*** Opening of Provided material ***

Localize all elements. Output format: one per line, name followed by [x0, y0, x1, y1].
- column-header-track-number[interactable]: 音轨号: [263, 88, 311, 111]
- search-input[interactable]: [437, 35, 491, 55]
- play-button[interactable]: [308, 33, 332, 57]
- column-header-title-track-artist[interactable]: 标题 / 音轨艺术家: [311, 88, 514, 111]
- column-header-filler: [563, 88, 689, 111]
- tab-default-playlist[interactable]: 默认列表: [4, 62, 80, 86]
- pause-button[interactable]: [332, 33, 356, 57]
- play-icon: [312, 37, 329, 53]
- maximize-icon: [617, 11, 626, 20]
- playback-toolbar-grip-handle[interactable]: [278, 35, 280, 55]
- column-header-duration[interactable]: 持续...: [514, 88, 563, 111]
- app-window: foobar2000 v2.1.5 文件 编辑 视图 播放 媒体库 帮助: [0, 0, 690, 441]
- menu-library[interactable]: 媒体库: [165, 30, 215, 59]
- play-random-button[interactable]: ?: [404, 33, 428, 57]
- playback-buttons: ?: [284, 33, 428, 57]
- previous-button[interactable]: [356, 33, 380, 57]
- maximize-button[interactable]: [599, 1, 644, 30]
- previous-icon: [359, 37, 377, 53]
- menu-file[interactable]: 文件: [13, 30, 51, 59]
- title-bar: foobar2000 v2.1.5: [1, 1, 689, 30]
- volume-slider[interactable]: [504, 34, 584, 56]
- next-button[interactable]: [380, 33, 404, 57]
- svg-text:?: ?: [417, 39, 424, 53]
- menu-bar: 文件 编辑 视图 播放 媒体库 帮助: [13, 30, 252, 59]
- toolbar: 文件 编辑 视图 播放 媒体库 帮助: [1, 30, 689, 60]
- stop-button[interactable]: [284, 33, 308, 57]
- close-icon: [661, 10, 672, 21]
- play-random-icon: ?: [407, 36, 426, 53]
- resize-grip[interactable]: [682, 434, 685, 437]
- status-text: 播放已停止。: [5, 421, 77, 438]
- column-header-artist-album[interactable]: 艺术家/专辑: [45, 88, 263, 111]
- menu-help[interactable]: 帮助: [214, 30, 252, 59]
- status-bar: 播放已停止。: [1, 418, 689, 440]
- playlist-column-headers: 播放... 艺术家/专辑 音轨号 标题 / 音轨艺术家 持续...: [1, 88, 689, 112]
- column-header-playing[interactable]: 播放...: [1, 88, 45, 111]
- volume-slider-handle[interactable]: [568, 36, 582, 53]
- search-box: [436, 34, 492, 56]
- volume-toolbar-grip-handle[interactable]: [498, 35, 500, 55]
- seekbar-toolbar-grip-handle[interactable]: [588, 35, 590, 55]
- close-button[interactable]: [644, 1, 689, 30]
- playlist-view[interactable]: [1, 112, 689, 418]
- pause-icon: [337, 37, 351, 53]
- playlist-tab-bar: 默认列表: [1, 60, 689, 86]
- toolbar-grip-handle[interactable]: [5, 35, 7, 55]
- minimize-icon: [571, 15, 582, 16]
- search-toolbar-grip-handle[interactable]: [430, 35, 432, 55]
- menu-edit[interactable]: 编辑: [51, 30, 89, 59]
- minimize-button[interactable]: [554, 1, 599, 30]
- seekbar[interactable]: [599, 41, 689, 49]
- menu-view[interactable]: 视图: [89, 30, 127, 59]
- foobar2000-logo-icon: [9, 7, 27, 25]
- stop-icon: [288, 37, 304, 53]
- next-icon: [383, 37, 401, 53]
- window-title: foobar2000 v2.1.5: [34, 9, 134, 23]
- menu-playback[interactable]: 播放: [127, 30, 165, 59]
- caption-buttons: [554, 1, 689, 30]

*** Close of Provided material ***

### Work task
Reproduce each entry above without a single difference.

### Reply to the task
Localize all elements. Output format: one per line, name followed by [x0, y0, x1, y1].
- column-header-track-number[interactable]: 音轨号: [263, 88, 311, 111]
- search-input[interactable]: [437, 35, 491, 55]
- play-button[interactable]: [308, 33, 332, 57]
- column-header-title-track-artist[interactable]: 标题 / 音轨艺术家: [311, 88, 514, 111]
- column-header-filler: [563, 88, 689, 111]
- tab-default-playlist[interactable]: 默认列表: [4, 62, 80, 86]
- pause-button[interactable]: [332, 33, 356, 57]
- play-icon: [312, 37, 329, 53]
- maximize-icon: [617, 11, 626, 20]
- playback-toolbar-grip-handle[interactable]: [278, 35, 280, 55]
- column-header-duration[interactable]: 持续...: [514, 88, 563, 111]
- app-window: foobar2000 v2.1.5 文件 编辑 视图 播放 媒体库 帮助: [0, 0, 690, 441]
- menu-library[interactable]: 媒体库: [165, 30, 215, 59]
- play-random-button[interactable]: ?: [404, 33, 428, 57]
- playback-buttons: ?: [284, 33, 428, 57]
- previous-button[interactable]: [356, 33, 380, 57]
- maximize-button[interactable]: [599, 1, 644, 30]
- previous-icon: [359, 37, 377, 53]
- menu-file[interactable]: 文件: [13, 30, 51, 59]
- title-bar: foobar2000 v2.1.5: [1, 1, 689, 30]
- volume-slider[interactable]: [504, 34, 584, 56]
- next-button[interactable]: [380, 33, 404, 57]
- svg-text:?: ?: [417, 39, 424, 53]
- menu-bar: 文件 编辑 视图 播放 媒体库 帮助: [13, 30, 252, 59]
- toolbar: 文件 编辑 视图 播放 媒体库 帮助: [1, 30, 689, 60]
- stop-button[interactable]: [284, 33, 308, 57]
- close-icon: [661, 10, 672, 21]
- play-random-icon: ?: [407, 36, 426, 53]
- resize-grip[interactable]: [682, 434, 685, 437]
- status-text: 播放已停止。: [5, 421, 77, 438]
- column-header-artist-album[interactable]: 艺术家/专辑: [45, 88, 263, 111]
- menu-help[interactable]: 帮助: [214, 30, 252, 59]
- status-bar: 播放已停止。: [1, 418, 689, 440]
- playlist-column-headers: 播放... 艺术家/专辑 音轨号 标题 / 音轨艺术家 持续...: [1, 88, 689, 112]
- column-header-playing[interactable]: 播放...: [1, 88, 45, 111]
- volume-slider-handle[interactable]: [568, 36, 582, 53]
- search-box: [436, 34, 492, 56]
- volume-toolbar-grip-handle[interactable]: [498, 35, 500, 55]
- seekbar-toolbar-grip-handle[interactable]: [588, 35, 590, 55]
- close-button[interactable]: [644, 1, 689, 30]
- playlist-view[interactable]: [1, 112, 689, 418]
- pause-icon: [337, 37, 351, 53]
- playlist-tab-bar: 默认列表: [1, 60, 689, 86]
- toolbar-grip-handle[interactable]: [5, 35, 7, 55]
- minimize-icon: [571, 15, 582, 16]
- search-toolbar-grip-handle[interactable]: [430, 35, 432, 55]
- menu-edit[interactable]: 编辑: [51, 30, 89, 59]
- minimize-button[interactable]: [554, 1, 599, 30]
- seekbar[interactable]: [599, 41, 689, 49]
- menu-view[interactable]: 视图: [89, 30, 127, 59]
- foobar2000-logo-icon: [9, 7, 27, 25]
- stop-icon: [288, 37, 304, 53]
- next-icon: [383, 37, 401, 53]
- window-title: foobar2000 v2.1.5: [34, 9, 134, 23]
- menu-playback[interactable]: 播放: [127, 30, 165, 59]
- caption-buttons: [554, 1, 689, 30]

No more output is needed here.